Jo was conceived in the bright corner bedroom, that caught the late afternoon sun and had no cross-breeze to speak of even when both windows were wide open. The narrow shower stall that Ellen barely fit into the last two months of her pregnancy, the sunny yellow kitchen where Jo took her first wobbling steps, the penciled lines on the door marking her height every year until she was twelve... all gone, now. Reduced to rubble and ash, along with the single box of carefully chosen keepsakes Ellen kept in her closet. Bill's journals, a few photos, a stick-figure family portrait Jo drew when she was five.
And downstairs, those worn, warped floorboards that saw so much traffic over the years. Friends and strangers, hunters and civilians. A watering hole for truckers and bikers and the odd scenic-route road-tripper. A hub and a safehouse for hunters. She'd witnessed a hell of a lot from behind that bar: friendships and partnerships forged, deals made, information traded. Fights and reunions, plenty of laughter and tears and everything in between.

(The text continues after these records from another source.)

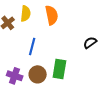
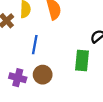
green rectangle: (59, 69) -> (82, 61), moved

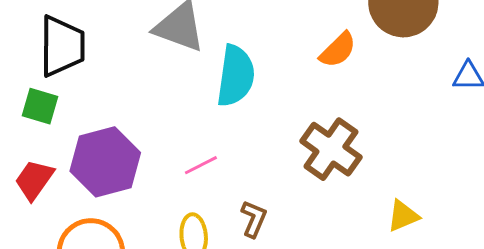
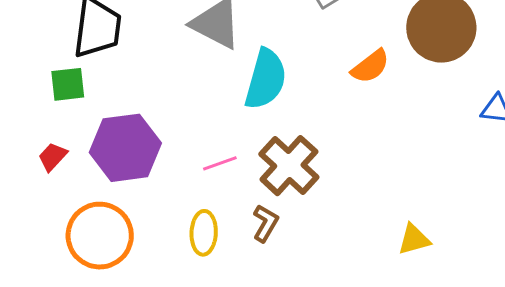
green square: (40, 106) -> (68, 84), turned -30
brown cross: (331, 149) -> (289, 166), moved
red trapezoid: (34, 180) -> (53, 157), size x0.7

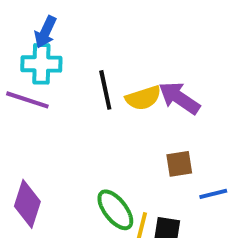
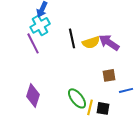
cyan cross: (41, 64) -> (40, 25), turned -30
purple line: (27, 100) -> (33, 43), turned 45

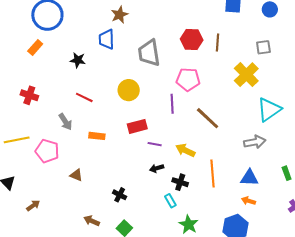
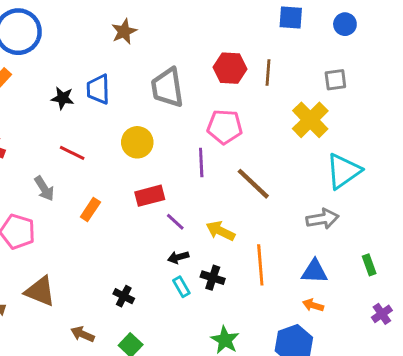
blue trapezoid: (107, 39) -> (98, 89), moved
orange rectangle: (97, 136) -> (90, 210), turned -63
purple line: (155, 144) -> (175, 222), turned 32
brown triangle: (76, 175) -> (40, 291), moved, size x1.6
cyan rectangle: (170, 201) -> (181, 287), moved

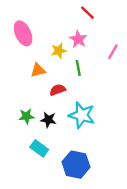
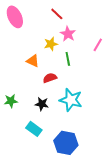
red line: (87, 13) -> (57, 14), moved
pink ellipse: (23, 33) -> (15, 17), moved
orange triangle: (38, 70) -> (33, 61), turned 40
green star: (26, 116) -> (11, 101), moved

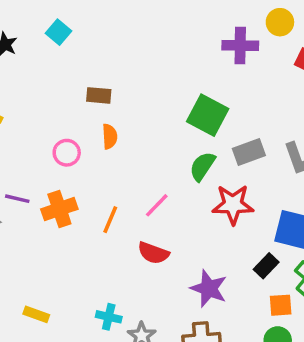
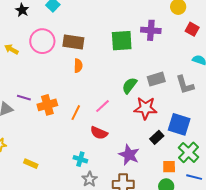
purple cross: (240, 46) -> (151, 30), moved
brown rectangle: (99, 95) -> (73, 42), size x1.5
green square: (208, 115) -> (122, 41), moved, turned -35
pink circle: (67, 153) -> (42, 41), moved, size x1.6
black rectangle: (266, 266) -> (157, 137), moved
cyan cross: (109, 317) -> (80, 159), moved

She knows her insurance covers "acts of god," but she's not so sure about acts of the man downstairs. Doesn't matter, really. They'll put it down to faulty wiring or a gas leak and cut her a check. But it's just money; it can't buy her back twenty-five years of memories.
It can't give her back the view from her bedroom window or the smoke-beer-wood polish smell of a Sunday morning down in the bar. It won't buy back the tiny swell of pride every time she came back from town and paused to survey all that she and Bill had made here.
So much reduced to so little, and she doesn't even want to look at it, much less touch it. There's nothing recognizable in the debris except a few blackened limbs, splintered wood. Ash's watch, but maybe not his arm, and at least there's that. At least there are still things to be hopeful about, even foolishly.
She thinks of John, suddenly. How he must have felt the night his wife died, watching his house go up in flames. She wonders if he went back there, to pick through the charred and fire-hose soaked remains of his life. Wonders what small things he might have rescued and carried with him, if there was even anything left to take. She never asked, and he never told. She wishes now that she had. Like it might help her figure out what to do, where to go from here. She thinks, irrationally, that John would know.
In the end, she does the only thing she can: stand in the sun and the wind and cry herself out, quietly, her head bowed and her shoulders shaking. Take one last look at it all and see what was instead of what is. What might be again, someday.
She gets in her truck and backs out onto the empty road, wipes at her wet eyes. Breathes through the ache and puts what's left of Harvelle's Roadhouse in her rearview, but not behind her.